Riot Games' anti-cheat chief, who said he was 'born to banish game cheaters,' talks about his fierce battle with cheat developers



The head of anti-cheat at Riot Games, the developer of the anti-cheat tool

Vanguard , spoke about the battle against cheat tool developers and Vanguard's performance.

How Riot Games is fighting the war against video game hackers | TechCrunch
https://techcrunch.com/2025/05/03/how-riot-games-is-fighting-the-war-against-video-game-hackers/

As long as games exist, there will be people trying to find ways to exploit vulnerabilities in games. Because cheat tools are 'profitable,' tool developers are highly motivated, and game developers are often forced to focus on developing anti-cheat tools.

In recent years, there has been an increase in anti-cheat tools that operate at the kernel level, that is, at the core of the system. One of the most well-known is 'Vanguard,' developed by Riot Games, the developer of popular titles such as 'League of Legends' and 'VALORANT.' Vanguard is an essential tool for playing any Riot Games title, and it is said to have successfully detected and expelled thousands of cheaters every day from VALORANT alone.



Philip Koskinas, Director and Head of Anti-Cheat at Riot Games, described himself as 'a man born on earth with one purpose: to ban cheaters from online games,' and detailed the work of the anti-cheat team.

Koskinas and his team are said to be collecting unique information about the hardware used by cheaters, known as '

fingerprints ,' to prevent them from committing the same crime again, and they are also infiltrating cheating communities to wage psychological warfare to discredit cheaters.

The most effective of Koskinas's efforts is Vanguard. Vanguard first uses a security chip built into the PC to check whether the computer has been modified or tampered with by malware or cheats, and if so, prevents it from booting. Vanguard then checks whether all the PC's hardware drivers are up to date, identifying and preventing hardware that enables cheating, as well as preventing cheat tools from loading and executing code in the kernel's memory.
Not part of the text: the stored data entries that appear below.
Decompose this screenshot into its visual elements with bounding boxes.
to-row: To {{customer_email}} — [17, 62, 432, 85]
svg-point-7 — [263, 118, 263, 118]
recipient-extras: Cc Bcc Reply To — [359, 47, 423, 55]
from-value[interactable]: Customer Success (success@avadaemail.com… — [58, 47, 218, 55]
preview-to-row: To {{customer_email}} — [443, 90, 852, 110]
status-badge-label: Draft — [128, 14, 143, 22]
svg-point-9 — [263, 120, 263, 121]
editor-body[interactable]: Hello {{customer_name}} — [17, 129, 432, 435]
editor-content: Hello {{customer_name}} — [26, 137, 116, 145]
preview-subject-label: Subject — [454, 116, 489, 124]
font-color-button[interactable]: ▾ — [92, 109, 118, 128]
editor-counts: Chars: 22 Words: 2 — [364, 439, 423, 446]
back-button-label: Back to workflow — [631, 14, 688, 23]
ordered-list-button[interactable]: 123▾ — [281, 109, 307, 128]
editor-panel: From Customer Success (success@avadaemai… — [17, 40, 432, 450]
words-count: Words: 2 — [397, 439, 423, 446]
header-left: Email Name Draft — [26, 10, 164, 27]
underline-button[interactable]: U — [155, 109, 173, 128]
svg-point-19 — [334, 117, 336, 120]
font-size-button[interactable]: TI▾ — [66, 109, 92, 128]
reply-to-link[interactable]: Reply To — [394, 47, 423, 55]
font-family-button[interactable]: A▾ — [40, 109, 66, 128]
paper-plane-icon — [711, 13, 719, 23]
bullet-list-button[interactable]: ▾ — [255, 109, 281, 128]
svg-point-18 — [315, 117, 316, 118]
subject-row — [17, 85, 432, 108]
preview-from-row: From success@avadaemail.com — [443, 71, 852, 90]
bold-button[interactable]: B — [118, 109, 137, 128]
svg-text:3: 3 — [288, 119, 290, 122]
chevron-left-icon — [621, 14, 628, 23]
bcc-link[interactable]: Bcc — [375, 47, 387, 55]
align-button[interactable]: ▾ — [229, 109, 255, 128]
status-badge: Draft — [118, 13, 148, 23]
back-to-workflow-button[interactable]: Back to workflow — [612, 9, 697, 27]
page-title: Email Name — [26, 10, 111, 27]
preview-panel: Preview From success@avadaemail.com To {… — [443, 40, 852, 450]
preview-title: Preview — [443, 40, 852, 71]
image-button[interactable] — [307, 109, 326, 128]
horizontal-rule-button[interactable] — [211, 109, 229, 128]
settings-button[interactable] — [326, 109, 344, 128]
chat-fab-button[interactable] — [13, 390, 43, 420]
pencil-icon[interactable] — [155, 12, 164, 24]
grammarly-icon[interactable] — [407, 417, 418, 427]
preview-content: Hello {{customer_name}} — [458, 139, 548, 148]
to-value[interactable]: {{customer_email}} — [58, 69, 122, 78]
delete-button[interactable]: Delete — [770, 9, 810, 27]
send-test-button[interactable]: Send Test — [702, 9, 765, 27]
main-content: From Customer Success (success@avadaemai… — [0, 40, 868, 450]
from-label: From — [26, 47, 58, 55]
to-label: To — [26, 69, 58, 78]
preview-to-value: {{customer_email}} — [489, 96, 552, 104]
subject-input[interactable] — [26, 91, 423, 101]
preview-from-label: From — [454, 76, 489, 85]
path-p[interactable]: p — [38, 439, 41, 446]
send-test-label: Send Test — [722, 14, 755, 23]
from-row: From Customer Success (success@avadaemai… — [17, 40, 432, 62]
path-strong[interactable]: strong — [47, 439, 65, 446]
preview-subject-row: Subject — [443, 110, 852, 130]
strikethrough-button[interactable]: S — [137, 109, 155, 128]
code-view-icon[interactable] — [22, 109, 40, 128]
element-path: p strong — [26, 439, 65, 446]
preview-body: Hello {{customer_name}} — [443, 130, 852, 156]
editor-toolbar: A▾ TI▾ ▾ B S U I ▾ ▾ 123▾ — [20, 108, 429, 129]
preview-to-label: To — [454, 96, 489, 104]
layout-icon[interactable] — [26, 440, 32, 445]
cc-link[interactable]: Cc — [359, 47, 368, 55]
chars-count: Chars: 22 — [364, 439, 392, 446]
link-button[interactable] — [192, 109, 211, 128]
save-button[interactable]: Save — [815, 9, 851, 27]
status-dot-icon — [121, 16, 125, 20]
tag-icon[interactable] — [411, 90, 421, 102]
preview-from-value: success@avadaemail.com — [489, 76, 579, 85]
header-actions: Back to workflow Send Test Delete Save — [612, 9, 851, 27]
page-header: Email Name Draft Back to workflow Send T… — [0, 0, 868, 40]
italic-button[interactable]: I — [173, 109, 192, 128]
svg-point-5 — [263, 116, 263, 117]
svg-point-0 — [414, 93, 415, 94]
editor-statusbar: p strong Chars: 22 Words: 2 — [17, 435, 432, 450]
Koskinas said, 'The fight against cheaters is not just about technology, it's also important to understand the cheaters themselves and how they operate.' According to Koskinas, the anti-cheat team has a 'reconnaissance division' that has been infiltrating cheater and cheat tool development communities for many years to gather information. In the course of their activities, they sometimes show internal information to gain the trust of others, claiming that they 'analyzed the information and discovered it.' Through these activities, they obtain information about cheat tools, and when the number of cheat tool users increases, they ban users all at once.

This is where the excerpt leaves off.